Obama talks middle-class revival, gun violence, immigration reforms in State of the Union address
Washington, Feb. 13 : President Barack Obama appeared before a divided Congress on Tuesday night for the State of the Union address, and outlined an ambitious agenda that focused on reviving the stagnant economy while also touching issues such as the war in Afghanistan, passing gun-control legislation, immigration law and attacking climate change.
During the address, he promised to create job for the middle class, adding that his plan will not increase the deficit.
With a theme of strengthening the middle class, he proposed creating more jobs by investing in clean energy and creating new 'manufacturing innovation institutes', and spending more public money on education and improving the nation's infrastructure.
According to the Washington Post, Obama also proposed to increase in the federal minimum wage.
In his early remarks, Obama said that the country's economy was adding jobs, but still too many people could not find full-time employment.
He said that corporate profits have rocketed to all-time highs, but for more than a decade, wages and incomes have barely budged.
He added that 'it is our generation's task, then, to reignite the true engine of America's economic growth ‚Euro" a rising, thriving middle class'.
Obama's speech included a variety of proposals, including a "Fix-It-First" programme to put people to work on building bridges and other urgent infrastructure repairs, making "high-quality preschool available to every child in America," and an increase in the federal minimum wage to nine dollars an hour.

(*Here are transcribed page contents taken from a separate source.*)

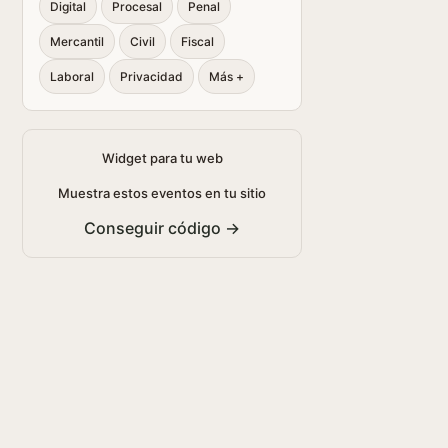
Digital
Procesal
Penal
Mercantil
Civil
Fiscal
Laboral
Privacidad
Más +
Widget para tu web
Muestra estos eventos en tu sitio
Conseguir código →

The president also turned to a foreign policy issue that has sparked intense debate within his administration.
In his speech, he announced that he is ordering the number of U.S. troops in Afghanistan to be reduced by more than half over the next 12 months.
Obama repeated his earlier calls for reducing the budget deficit through a mix of tax increases and spending cuts.
He also said he would support 'modest reforms' in programmes including Medicare, as long as wealthy Americans contribute as well.
Obama also acknowledged the growing national debate over his administration's use of drones and targeted killing.
In doing so, he promised greater transparency and an effort to provide a 'legal framework' for U.S. counterterrorism efforts.